- "Bobby Thompson" is John Donald Cody, a fugitive Arizona lawyer, officials say
- Cody, now 65, disappeared in 1984 as IRS agents were investigating him for fraud
- Cody allegedly founded a fake charity that stole $2 million intended for veterans
- "Thank goodness for Google," U.S. marshal says
A bored U.S. marshal using Google connected an alleged scam artist arrested this year under an alias to a lawyer who disappeared decades ago before he was indicted on federal fraud charges.
The suspect in a fake charity scam that stole millions in donations intended for Navy veterans is also wanted by the FBI for questioning in a spy case, federal officials said.
When U.S. marshals arrested "Bobby Thompson" five months ago, they said they knew he was using a fake name. He's been held in the Cuyahoga County, Ohio, jail since then.
"We always knew there was a reason that 'Thompson' signed his name as 'Mr. X' and did not want to be identified," U.S. Marshal Pete Elliott said Monday. "We now know why."

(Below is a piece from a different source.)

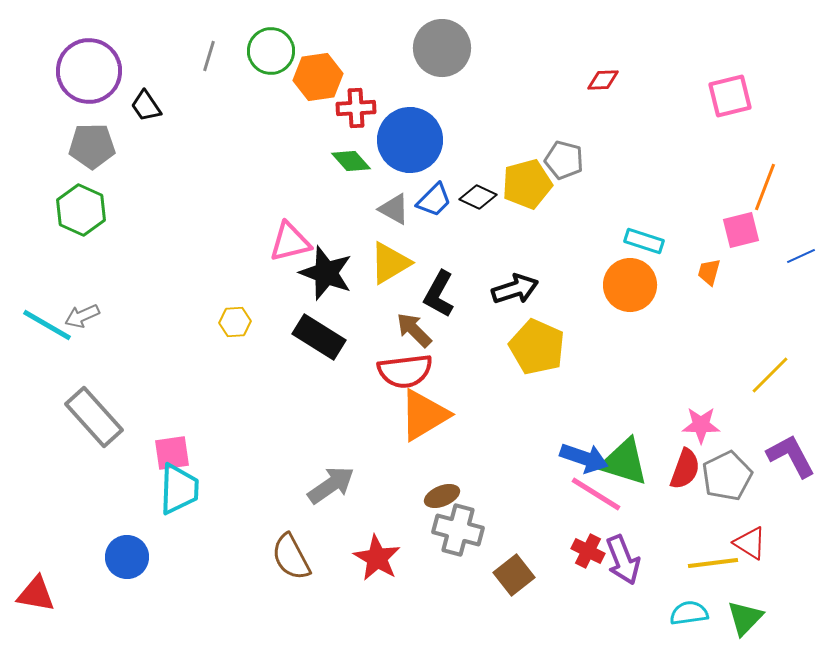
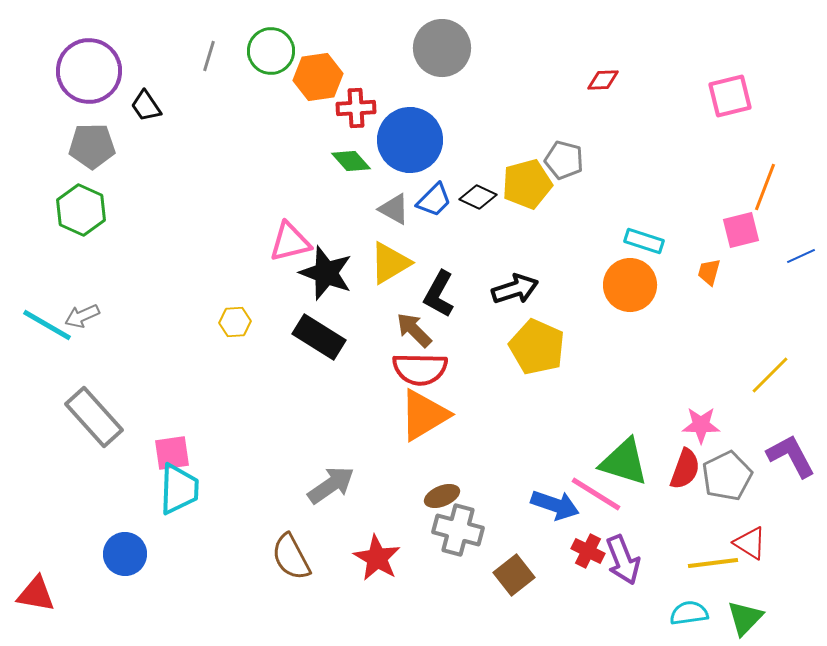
red semicircle at (405, 371): moved 15 px right, 2 px up; rotated 8 degrees clockwise
blue arrow at (584, 458): moved 29 px left, 47 px down
blue circle at (127, 557): moved 2 px left, 3 px up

His real name John Donald Cody, who graduated from Harvard Law School in 1972, served as a captain in the U.S. Army's military intelligence unit, worked as a lawyer in Arizona and speaks "many, many different foreign languages," Elliott said.
Cody, now 65, disappeared in 1984 as IRS agents were investigating him in a case that led to his indictment in 1987 on four counts, including making false statements to an investment brokerage firm, taking stolen funds across state lines and lying on a loan application, according to court documents.
But time and technology caught up with Cody when Elliott opened his web browser and began a series of Google searches.
"I happened to be a little bored that Friday afternoon," Elliott said Monday. "Thank goodness for Google."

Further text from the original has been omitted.